Dataset excerpts
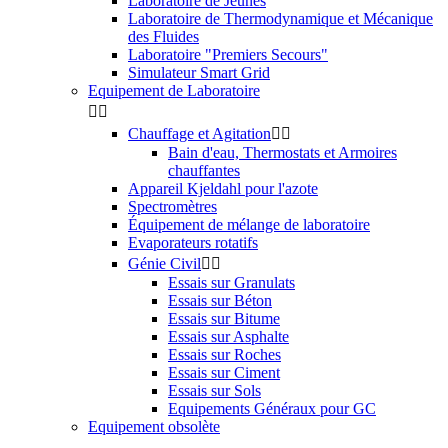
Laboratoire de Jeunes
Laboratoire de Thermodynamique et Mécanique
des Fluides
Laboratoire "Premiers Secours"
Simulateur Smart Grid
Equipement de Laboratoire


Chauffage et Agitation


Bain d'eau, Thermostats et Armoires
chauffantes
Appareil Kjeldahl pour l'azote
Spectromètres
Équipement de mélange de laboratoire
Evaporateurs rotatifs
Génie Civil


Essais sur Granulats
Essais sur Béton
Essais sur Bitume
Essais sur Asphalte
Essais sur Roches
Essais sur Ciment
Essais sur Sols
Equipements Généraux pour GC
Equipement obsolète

* * *

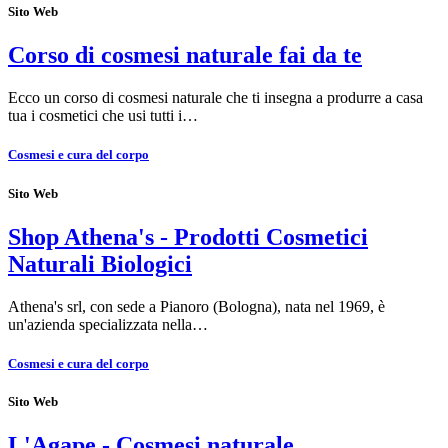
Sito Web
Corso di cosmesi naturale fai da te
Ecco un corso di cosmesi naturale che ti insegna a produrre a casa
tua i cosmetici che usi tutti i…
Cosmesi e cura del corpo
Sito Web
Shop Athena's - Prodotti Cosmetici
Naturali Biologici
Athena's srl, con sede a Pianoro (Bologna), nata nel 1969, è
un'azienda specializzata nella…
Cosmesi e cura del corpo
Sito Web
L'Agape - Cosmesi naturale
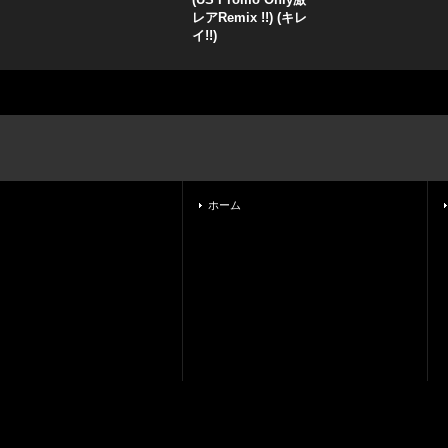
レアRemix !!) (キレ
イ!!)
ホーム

* * *

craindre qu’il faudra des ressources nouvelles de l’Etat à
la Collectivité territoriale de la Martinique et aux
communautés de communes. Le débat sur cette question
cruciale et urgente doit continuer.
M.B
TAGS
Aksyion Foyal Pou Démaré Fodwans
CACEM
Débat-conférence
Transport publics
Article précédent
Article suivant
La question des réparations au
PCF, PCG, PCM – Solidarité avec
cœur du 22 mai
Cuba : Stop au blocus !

**Problem to work on:** Word for word, restate the lines of the data above that fall between the line holding "Laboratoire de Jeunes" and the line holding "Equipement obsolète", inclusive, and no other lines.

**Your response:**
Laboratoire de Jeunes
Laboratoire de Thermodynamique et Mécanique
des Fluides
Laboratoire "Premiers Secours"
Simulateur Smart Grid
Equipement de Laboratoire


Chauffage et Agitation


Bain d'eau, Thermostats et Armoires
chauffantes
Appareil Kjeldahl pour l'azote
Spectromètres
Équipement de mélange de laboratoire
Evaporateurs rotatifs
Génie Civil


Essais sur Granulats
Essais sur Béton
Essais sur Bitume
Essais sur Asphalte
Essais sur Roches
Essais sur Ciment
Essais sur Sols
Equipements Généraux pour GC
Equipement obsolète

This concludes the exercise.